Work task – Only a single number is expected: how many lines of the data hold the word "process".

- - - - -

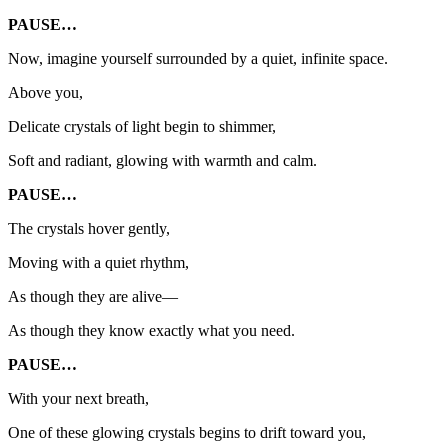
PAUSE…
Now, imagine yourself surrounded by a quiet, infinite space.
Above you,
Delicate crystals of light begin to shimmer,
Soft and radiant, glowing with warmth and calm.
PAUSE…
The crystals hover gently,
Moving with a quiet rhythm,
As though they are alive—
As though they know exactly what you need.
PAUSE…
With your next breath,
One of these glowing crystals begins to drift toward you,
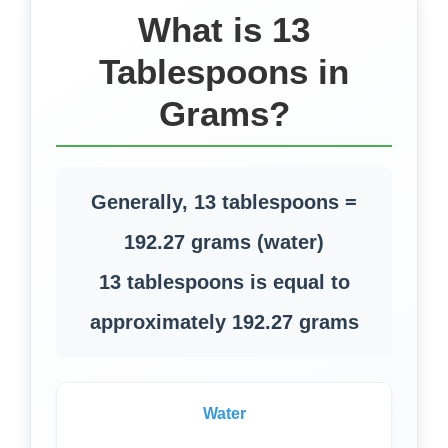
What is 13
Tablespoons in
Grams?
Generally, 13 tablespoons =
192.27 grams (water)
13 tablespoons is equal to
approximately 192.27 grams
Water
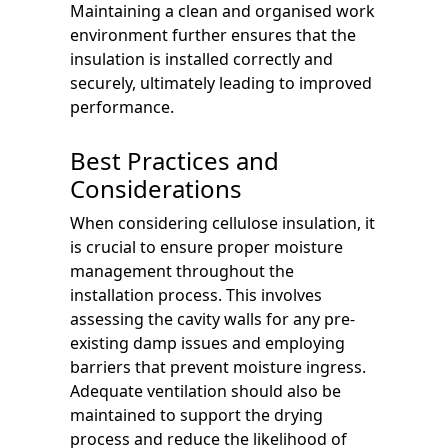
Maintaining a clean and organised work
environment further ensures that the
insulation is installed correctly and
securely, ultimately leading to improved
performance.
Best Practices and
Considerations
When considering cellulose insulation, it
is crucial to ensure proper moisture
management throughout the
installation process. This involves
assessing the cavity walls for any pre-
existing damp issues and employing
barriers that prevent moisture ingress.
Adequate ventilation should also be
maintained to support the drying
process and reduce the likelihood of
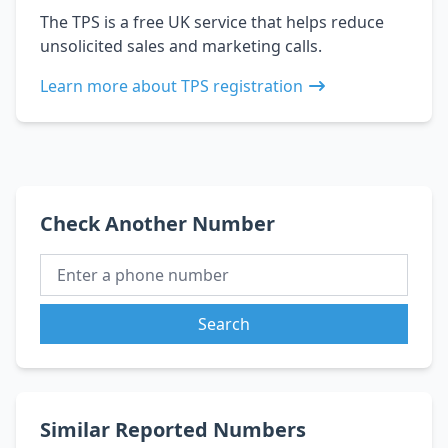
The TPS is a free UK service that helps reduce
unsolicited sales and marketing calls.
Learn more about TPS registration
Check Another Number
Search
Similar Reported Numbers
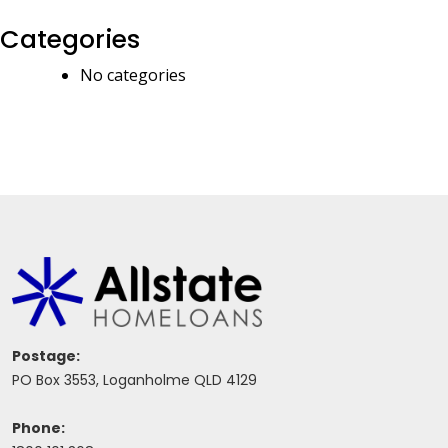
Categories
No categories
Postage:
PO Box 3553, Loganholme QLD 4129
Phone:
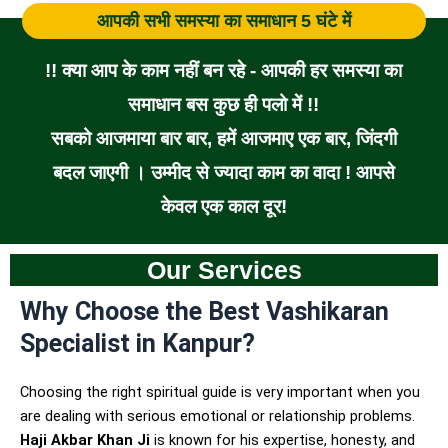
आपकी सभी समस्या का समाधान 5 घंटे में
!! क्या आप के काम नहीं बन रहे - आपकी हर समस्या का
समाधान बस कुछ ही पलो में !!
सबको आजमाया बार बार, हमें आजमाए एक बार, जिंदगी
बदल जाएगी । उम्मीद से ज्यादा काम का वादा ! आपसे
केवल एक काल दूर!
Our Services
Why Choose the Best Vashikaran
Specialist in Kanpur?
Choosing the right spiritual guide is very important when you
are dealing with serious emotional or relationship problems.
Haji Akbar Khan Ji
is known for his expertise, honesty, and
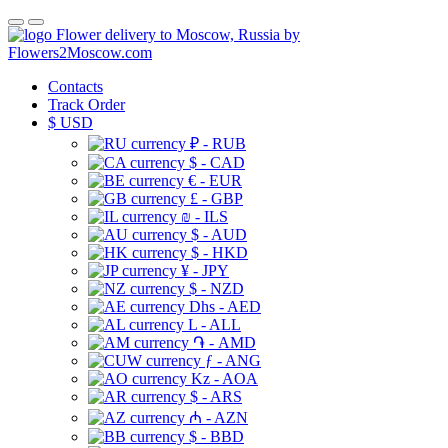
Flower delivery to Moscow, Russia by
Flowers2Moscow.com
Contacts
Track Order
$
USD
₽ - RUB
$ - CAD
€ - EUR
£ - GBP
₪ - ILS
$ - AUD
$ - HKD
¥ - JPY
$ - NZD
Dhs - AED
L - ALL
֏ - AMD
ƒ - ANG
Kz - AOA
$ - ARS
₼ - AZN
$ - BBD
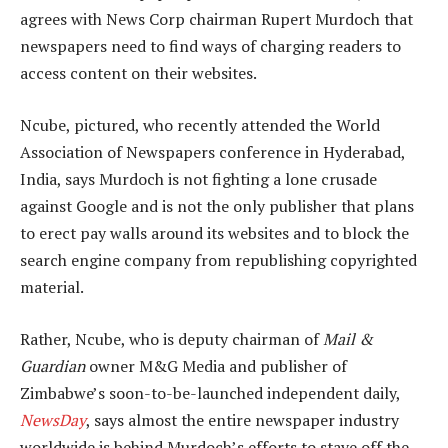
agrees with News Corp chairman Rupert Murdoch that
newspapers need to find ways of charging readers to
access content on their websites.
Ncube, pictured, who recently attended the World
Association of Newspapers conference in Hyderabad,
India, says Murdoch is not fighting a lone crusade
against Google and is not the only publisher that plans
to erect pay walls around its websites and to block the
search engine company from republishing copyrighted
material.
Rather, Ncube, who is deputy chairman of
Mail &
Guardian
owner M&G Media and publisher of
Zimbabwe’s soon-to-be-launched independent daily,
NewsDay
, says almost the entire newspaper industry
worldwide is behind Murdoch’s efforts to stave off the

- - - - -

Output – 2